Katil polis hesap verecek sloganının devlet tarafından bu kadar ciddiye alınmasının elbette arkasında yatan çok ciddi nedenler var. Devlet adaletsizliklere karşı sokağa çıkan ezilenleri sindirmek için polisi jandarmasıyla koca bir silahlı gücü, savcılık ve mahkemelerden oluşan adliye teşkilatını, L tipinden F tipine kadar cezaevlerini kullanıyor. Sokakta, karakolda devrimciler polis tarafından hedef gözetilerek katlediliyor. Ve devlet, kendisini koruyan kiralık katillerini her zaman koruyor.
Uluslararası Baran Tursun Vakfı’nın verilerine göre 2007 yılından bu yana 162 kişi polis tarafından öldürüldü. 27 kişi polis karakollarında ölü bulundu. Bunların büyük çoğunluğunda failler hakkında hiçbir işlem yapılmadı. Çünkü soruşturmayı yürütenler katillerin kendisi olunca elbette bütün deliller yok edilecek ve dosya kapatılacaktır. Dava açılan çok az sayıdaki cinayette ise “zor kullanma yetkisinin aşılması” veya “meşru savunma”, “haksız tahrik” gibi hükümler uygulanarak polisler hakkında ya beraat kararı verildi ya da kısa süreli cezalar verilerek polislerin benzer katliamları cesaretlendirildi. İşte budur devletin adalet mekanizması ve adalet anlayışı…

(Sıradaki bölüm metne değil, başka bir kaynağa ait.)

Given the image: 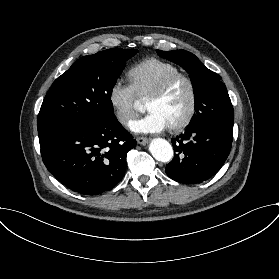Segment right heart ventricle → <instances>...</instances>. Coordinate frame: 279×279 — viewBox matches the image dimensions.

Polis, sokağa çıkan herkese yönelik işkence ve cinayet suçları işlemeye devam ediyor. Hakkını arayan işçi, deresini koruyan köylü, özgürlük isteyen halk, adalet isteyen kadın vs sokağa çıkan her kesim polis şiddetine maruz kalıyor ve yargı mekanizması da cezasızlıkla işkencecileri ve katilleri koruyor. Ancak elbette ezilenlerin mücadelesiyle er ya da geç katiller ve işkenceciler hesap vereceklerdir. Çünkü insanlık suçlarında zamanaşımı olmaz.
İşte bundandır “katil polis hesap verecek” diye slogan atılınca katillerin ve katilleri kollayıp aklayanların üzerlerine alınmaları, kendilerine vazife çıkarmaları.